[Start of Attachment]
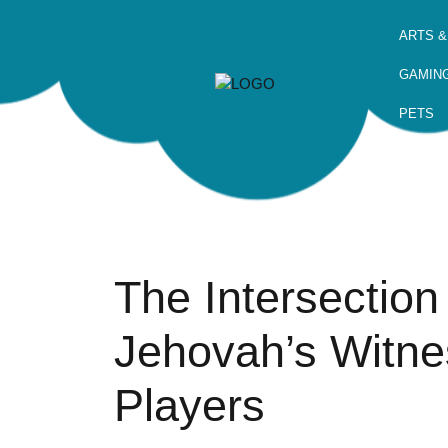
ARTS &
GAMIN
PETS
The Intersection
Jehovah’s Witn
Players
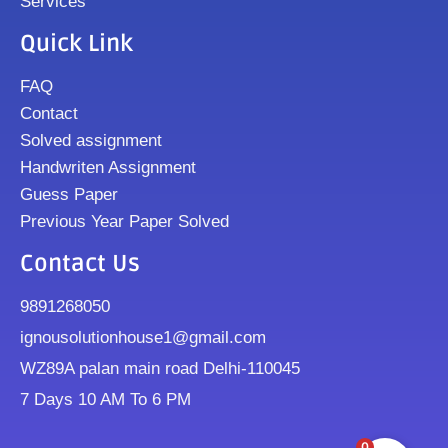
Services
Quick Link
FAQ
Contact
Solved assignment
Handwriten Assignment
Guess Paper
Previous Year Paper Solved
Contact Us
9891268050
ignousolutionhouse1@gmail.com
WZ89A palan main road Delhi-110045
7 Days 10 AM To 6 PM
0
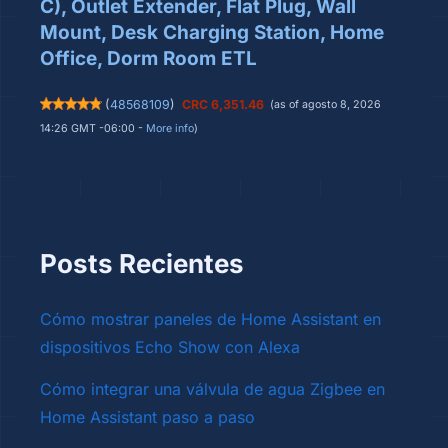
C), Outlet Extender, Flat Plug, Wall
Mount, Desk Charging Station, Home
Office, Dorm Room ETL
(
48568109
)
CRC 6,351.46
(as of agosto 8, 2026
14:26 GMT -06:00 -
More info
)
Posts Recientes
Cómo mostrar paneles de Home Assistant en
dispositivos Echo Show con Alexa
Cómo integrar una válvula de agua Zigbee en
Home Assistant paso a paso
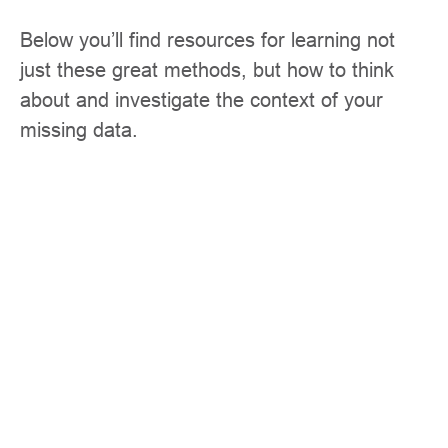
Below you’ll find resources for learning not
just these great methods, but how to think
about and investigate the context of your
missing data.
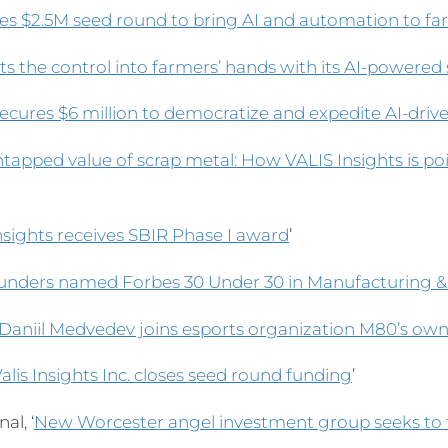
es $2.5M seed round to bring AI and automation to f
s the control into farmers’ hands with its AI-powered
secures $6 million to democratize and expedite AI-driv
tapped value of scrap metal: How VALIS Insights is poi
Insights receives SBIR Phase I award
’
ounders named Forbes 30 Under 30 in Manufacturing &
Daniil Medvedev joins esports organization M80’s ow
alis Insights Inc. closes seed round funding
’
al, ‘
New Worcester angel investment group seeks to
[End of Attachment]
# What is required:
Please return all lines from the records that hold the word "round".

# Solution to the exercise:
es $2.5M seed round to bring AI and automation to f
alis Insights Inc. closes seed round funding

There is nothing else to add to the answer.